=== RECORDS SUPPLIED ===
━━━━━━━━

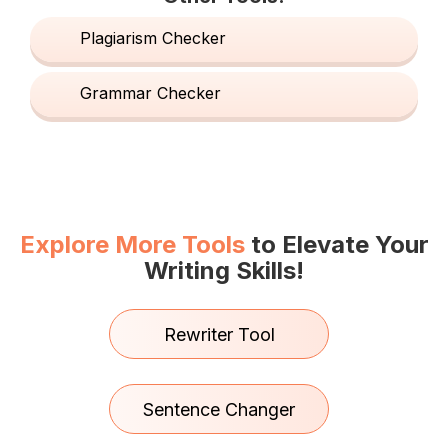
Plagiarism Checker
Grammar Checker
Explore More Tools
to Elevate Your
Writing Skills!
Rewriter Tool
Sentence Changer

━━━━━━━━

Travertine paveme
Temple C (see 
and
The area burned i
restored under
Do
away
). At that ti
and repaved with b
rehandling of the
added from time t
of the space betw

━━━━━━━━

=== EXERCISE DESCRIPTION ===
All lines in the listing above between the line with "restored under" and the line with "of the space betw", inclusive, should be set down exactly, and no line outside that range.

=== YOUR SOLUTION ===
restored under
Do
away
). At that ti
and repaved with b
rehandling of the
added from time t
of the space betw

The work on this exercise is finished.